Yol I
Consider the depth of consciousness, and of the interplay of the mind/heart with the material world. From the moment of birth, we are influenced in every way imaginable. Through every sensation and by every emotion, we come form an understanding of our environment. We are given a name, and identify by that moniker and the personality it develops through courses of relationships as experienced through culture. Culture becomes an essential component of necessary knowledge of our identity, as we begin to understand our place within the societal frame of our environment. Our relationships/experience become the basis of our biases as well as our prejudices, and become definitive as we develop an sense of what is ethical and virtuous. As this takes place we consume media, to such an extent that a particular film series or musical genre makes such an impression upon us that it becomes integral to our sense of identity. We are schooled rigorously from the most formative years of childhood until our most impressionable. Once we reach adulthood, it is possible that the entirety of how we and our environment understand “who we are” has been defined by the phenomena of the material world and its psychological affects. This is sadly perhaps an inevitable component of human life in a society, and its results in the secular societies of the modern era of global civilization have been catastrophic.

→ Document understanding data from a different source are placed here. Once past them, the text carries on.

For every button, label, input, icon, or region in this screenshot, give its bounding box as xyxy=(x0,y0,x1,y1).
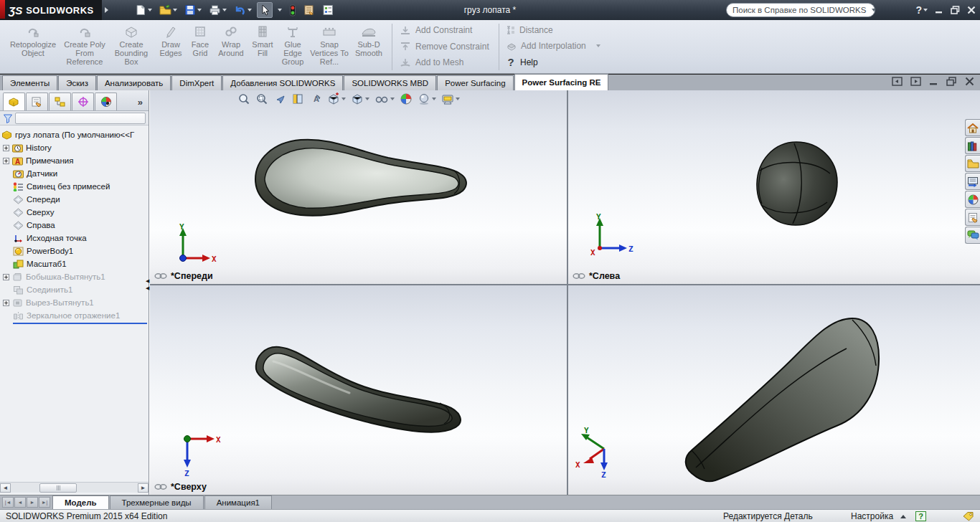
tab-sketch[interactable]: Эскиз xyxy=(58,75,96,90)
tree-item-combine[interactable]: Соединить1 xyxy=(1,283,149,296)
expand-toggle[interactable] xyxy=(3,158,9,164)
display-style-icon[interactable] xyxy=(351,92,369,105)
new-dropdown-arrow[interactable] xyxy=(148,9,152,11)
print-button[interactable] xyxy=(207,3,229,17)
select-tool-button[interactable] xyxy=(257,2,273,18)
model-top-view[interactable] xyxy=(249,337,471,436)
sub-d-smooth-button[interactable]: Sub-D Smooth xyxy=(350,22,387,72)
select-dropdown[interactable] xyxy=(275,7,284,13)
draw-edges-button[interactable]: Draw Edges xyxy=(155,22,187,72)
tree-item-top-plane[interactable]: Сверху xyxy=(1,206,149,219)
hide-show-items-icon[interactable] xyxy=(374,92,395,105)
doc-restore-button[interactable] xyxy=(946,77,957,86)
face-grid-button[interactable]: Face Grid xyxy=(187,22,214,72)
tree-item-boss-extrude[interactable]: Бобышка-Вытянуть1 xyxy=(1,270,149,283)
help-dropdown-arrow[interactable] xyxy=(923,9,928,11)
search-dropdown-arrow[interactable] xyxy=(872,9,876,11)
tree-item-scale[interactable]: Масштаб1 xyxy=(1,257,149,270)
tree-item-mirror[interactable]: Зеркальное отражение1 xyxy=(1,309,149,322)
tree-item-annotations[interactable]: A Примечания xyxy=(1,154,149,167)
help-button[interactable]: ? xyxy=(915,4,928,16)
smart-fill-button[interactable]: Smart Fill xyxy=(248,22,277,72)
configuration-manager-tab[interactable] xyxy=(49,92,71,110)
scroll-thumb[interactable] xyxy=(39,483,77,493)
add-constraint-button[interactable]: Add Constraint xyxy=(400,25,491,35)
expand-toggle[interactable] xyxy=(3,274,9,280)
model-front-view[interactable] xyxy=(245,129,474,222)
glue-edge-group-button[interactable]: Glue Edge Group xyxy=(277,22,308,72)
menu-expand-arrow[interactable] xyxy=(105,7,108,13)
tag-icon[interactable] xyxy=(963,511,974,521)
settings-label[interactable]: Настройка xyxy=(851,511,893,521)
panel-splitter[interactable]: ◀◀ xyxy=(146,278,151,290)
viewport-front[interactable]: A xyxy=(150,90,567,284)
custom-properties-tab[interactable] xyxy=(965,209,980,226)
open-dropdown-arrow[interactable] xyxy=(173,9,177,11)
first-tab-button[interactable]: |◄ xyxy=(2,497,14,508)
resources-home-tab[interactable] xyxy=(965,119,980,136)
tree-root[interactable]: груз лопата (По умолчанию<<Г xyxy=(1,128,149,141)
tab-dimxpert[interactable]: DimXpert xyxy=(171,75,222,90)
minimize-button[interactable] xyxy=(935,6,943,14)
last-tab-button[interactable]: ►| xyxy=(39,497,50,508)
tree-item-material[interactable]: Свинец без примесей xyxy=(1,180,149,193)
model-left-view[interactable] xyxy=(751,138,844,231)
model-iso-view[interactable] xyxy=(676,307,884,485)
search-input[interactable]: Поиск в Справке по SOLIDWORKS xyxy=(732,6,866,14)
tree-item-history[interactable]: History xyxy=(1,141,149,154)
apply-scene-icon[interactable] xyxy=(400,92,413,105)
print-dropdown-arrow[interactable] xyxy=(222,9,227,11)
save-button[interactable] xyxy=(182,3,204,17)
previous-view-icon[interactable] xyxy=(273,92,286,105)
view-palette-tab[interactable] xyxy=(965,173,980,190)
snap-vertices-button[interactable]: Snap Vertices To Ref... xyxy=(308,22,350,72)
scroll-right-arrow[interactable]: ► xyxy=(138,483,149,493)
tree-item-sensors[interactable]: Датчики xyxy=(1,167,149,180)
doc-prev-pane-icon[interactable] xyxy=(892,77,903,86)
zoom-to-area-icon[interactable] xyxy=(255,92,268,105)
tree-item-right-plane[interactable]: Справа xyxy=(1,219,149,232)
tab-3d-views[interactable]: Трехмерные виды xyxy=(110,495,204,509)
create-poly-from-reference-button[interactable]: Create Poly From Reference xyxy=(62,22,108,72)
create-bounding-box-button[interactable]: Create Bounding Box xyxy=(108,22,155,72)
tree-item-origin[interactable]: Исходная точка xyxy=(1,232,149,245)
prev-tab-button[interactable]: ◄ xyxy=(14,497,26,508)
tab-animation[interactable]: Анимация1 xyxy=(204,495,272,509)
distance-button[interactable]: Distance xyxy=(507,25,608,35)
appearances-tab[interactable] xyxy=(965,191,980,208)
viewport-iso[interactable]: Y X Z xyxy=(568,285,980,495)
tree-filter-input[interactable] xyxy=(15,113,146,124)
section-view-icon[interactable] xyxy=(291,92,304,105)
doc-close-button[interactable] xyxy=(965,77,974,86)
rollback-bar[interactable] xyxy=(13,323,147,324)
tree-item-cut-extrude[interactable]: Вырез-Вытянуть1 xyxy=(1,296,149,309)
dimxpert-manager-tab[interactable] xyxy=(72,92,94,110)
tab-mbd[interactable]: SOLIDWORKS MBD xyxy=(344,75,436,90)
close-button[interactable] xyxy=(967,6,976,14)
tab-power-surfacing-re[interactable]: Power Surfacing RE xyxy=(514,74,609,90)
remove-constraint-button[interactable]: Remove Constraint xyxy=(400,42,491,52)
interference-check-button[interactable] xyxy=(287,3,298,18)
design-library-tab[interactable] xyxy=(965,137,980,154)
display-manager-tab[interactable] xyxy=(95,92,117,110)
view-orientation-icon[interactable] xyxy=(327,92,346,105)
settings-up-arrow[interactable] xyxy=(900,515,906,518)
expand-toggle[interactable] xyxy=(3,145,9,151)
expand-toggle[interactable] xyxy=(3,300,9,306)
doc-minimize-button[interactable] xyxy=(929,77,938,86)
view-settings-icon[interactable] xyxy=(418,92,436,105)
doc-next-pane-icon[interactable] xyxy=(910,77,921,86)
undo-dropdown-arrow[interactable] xyxy=(248,9,252,11)
undo-button[interactable] xyxy=(232,3,254,17)
panel-expand-chevron[interactable]: » xyxy=(138,97,147,110)
restore-button[interactable] xyxy=(951,6,960,14)
wrap-around-button[interactable]: Wrap Around xyxy=(214,22,248,72)
ribbon-help-button[interactable]: ? Help xyxy=(507,57,608,67)
options-button[interactable] xyxy=(320,3,336,17)
tab-power-surfacing[interactable]: Power Surfacing xyxy=(437,75,513,90)
properties-button[interactable] xyxy=(301,3,317,17)
tab-addins[interactable]: Добавления SOLIDWORKS xyxy=(222,75,343,90)
featuremanager-tree-tab[interactable] xyxy=(3,92,25,110)
file-explorer-tab[interactable] xyxy=(965,155,980,172)
tree-item-powerbody[interactable]: PowerBody1 xyxy=(1,245,149,257)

The wayfarer, through the guidance and compassion of God is one who not merely becomes aware of this process but in turn realizes something is tremendously wrong with its effect on the human being. This process of environmental conditioning delivers an individual to a place of where life’s objectives become the blind pursuit of material comfort and complacency. This is opposed by the fitrah, that natural connection between creation and its creator. For the wayfarer, the fitrah calls out from underneath the layers of environmental conditioning and by the guidance of God they’re made to hear. A profound discontentment overcomes the wayfarer, matched by the despair of longing. This melancholy may last for days, weeks, months, and even years. It the moment in the life of the wayfarer where they feel the most distant from God. The wayfarer looks, but He is not seen, and so he cries out but He is not heard. The mind/heart becomes consumed with doubt and confusion, which gives way to anger and desperation. This is the place of tension where the wayfarer is caught between their environmental conditioning and the de-conditioning of sayr al suluk, or the path/the spiritual life. This is the beckoning of God to the locus of becoming, where fear of death and passion for life is extinguished, their places taken by clarity of holy service.
The wayfarer gives the entirety of their being to God, in the effort of understanding the conditions that facilitate the patterns of sin and redemption by purifying the mind/heart of the temptations of sin and seeking refuge in the redemptive acts. This goes significantly further than the obligatory worship of conventional religious life, which for those content with the obligatory acts of faith and the avoidance of that which God decreed forbidden, there is permission to engage with the world with the assurance of blessings through forbearance and piety. For the conventional religious life there is no demand upon the believer beyond this, and paradise awaits those who have prepared for it in this life and His trials and mercy for those who do not. The life of the wayfarer is the pursuit of fanna, of annihilation in God. It is where all but the living body is extinguished in His name. The mind/heart are purified of all ambition and desire, of all conditioning, and liberated in servitude to God. It is where every thought and act if worship, where every breath is prayer.